Jeremiah Grossman: Black Box vs White Box. You are doing it wrong.

Wednesday, October 28, 2009

Black Box vs White Box. You are doing it wrong.

A longstanding debate in Web application security, heck all of application security, is which software testing methodology is the best -- that is -- the best at finding the most vulnerabilities. Is it black box (aka: vulnerability assessment, dynamic testing, run-time analysis) or white box (aka: source code review, static analysis)? Some advocate that a combination of the two will yield the most comprehensive results. Indeed, they could be right. Closely tied into the discussion is the resource (time, money, skill) investment required, because getting the most security bang for the buck is obviously very important.

In my opinion, choosing between application security testing methodologies based upon a vulnerabilities-per-dollar metric is a mistake. They are not substitutes for each other, especially in website security. The reasons for choosing one particular testing methodology over the other are very different.

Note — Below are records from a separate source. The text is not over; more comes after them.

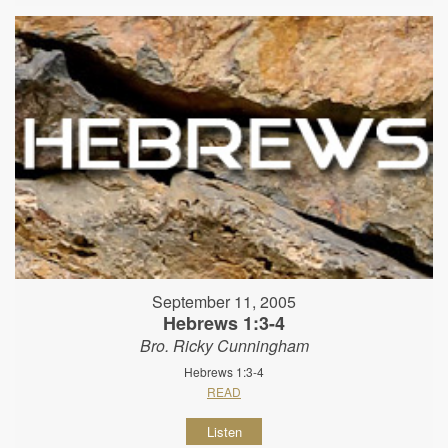
September 11, 2005
Hebrews 1:3-4
Bro. Ricky Cunningham
Hebrews 1:3-4
READ
Listen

Black and white box testing measure very different things. Identifying vulnerabilities should be considered a byproduct of the exercise, not the goal. When testing is properly conducted, the lack or reduction of discovered vulnerabilities demonstrates improvement of the organization, not the diminished value of the prescribed testing process.

If you reached zero vulnerabilities (unlikely), would it be a good idea to stop testing? Of course not.

Black box vulnerability assessments measure the hackability of a website given an attacker with a certain amount of resources, skill, and scope. We know that bad guys will attack essentially all publicly facing websites at some point in time, so it makes sense for us to learn about the defects before they do. As such, black box vulnerability assessments are best defined as an outcome based metric for measuring the security of a system with all security safeguards in place.

White box source code reviews, on the other hand, measure and/or help reduce the number of security defects in an application resulting from the current software development life-cycle. In the immortal words of Michael Howard regarding Microsoft’s SDL mantra, “Reduce the number of vulnerabilities and reduce the severity of the bugs you miss.” Software has bugs, and that will continue to be the case. Therefore it is best to minimize them to the extent we can in effort to increase software assurance.

Taking a step back, you might reasonably select a particular product/service using vulns-per-dollar as one of the criteria, but again, not the testing methodology itself. Just as you wouldn’t compare the value of network pen-testing against patch management, firewalls against IPS, and so on. Understanding first what you want to measure should be the guide to testing methodology selection.

3 comments:

chriscla said...: "Black box vulnerability assessments measure the hackability of a website given an attacker with a certain amount of resources, skill, and scope."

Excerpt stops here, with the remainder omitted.